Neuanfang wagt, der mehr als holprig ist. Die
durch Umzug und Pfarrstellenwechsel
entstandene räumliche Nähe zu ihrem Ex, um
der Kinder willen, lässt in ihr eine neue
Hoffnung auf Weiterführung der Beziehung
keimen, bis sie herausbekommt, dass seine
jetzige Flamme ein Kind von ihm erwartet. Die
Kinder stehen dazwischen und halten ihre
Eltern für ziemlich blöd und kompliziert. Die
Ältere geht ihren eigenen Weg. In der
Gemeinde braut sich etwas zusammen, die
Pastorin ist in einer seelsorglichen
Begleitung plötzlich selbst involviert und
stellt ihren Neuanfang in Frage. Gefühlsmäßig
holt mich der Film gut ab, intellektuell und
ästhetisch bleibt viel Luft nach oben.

● ● ●

PROBLEM STATEMENT:
Only lines with the word "ihren" belong in the answer; copy each of them from the material above.

RESULT OF THIS TASK:
Ältere geht ihren eigenen Weg. In der
stellt ihren Neuanfang in Frage. Gefühlsmäßig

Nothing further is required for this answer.